**Task goal**
Could you reproduce, exactly as written, every line from the one containing "26 de mayo de 2025" through the last line of the records, and nothing else?

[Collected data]
*** Begin section ***
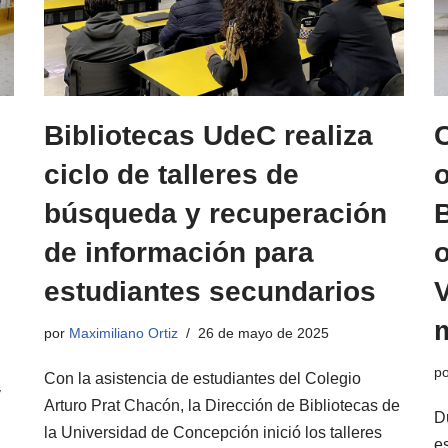
Bibliotecas UdeC realiza
ciclo de talleres de
o
búsqueda y recuperación
B
de información para
estudiantes secundarios
V
por
Maximiliano Ortiz
26 de mayo de 2025
p
Con la asistencia de estudiantes del Colegio
y
Arturo Prat Chacón, la Dirección de Bibliotecas de
D
la Universidad de Concepción inició los talleres
e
*** End section ***
**The completed task**
26 de mayo de 2025
p
Con la asistencia de estudiantes del Colegio
y
Arturo Prat Chacón, la Dirección de Bibliotecas de
D
la Universidad de Concepción inició los talleres
e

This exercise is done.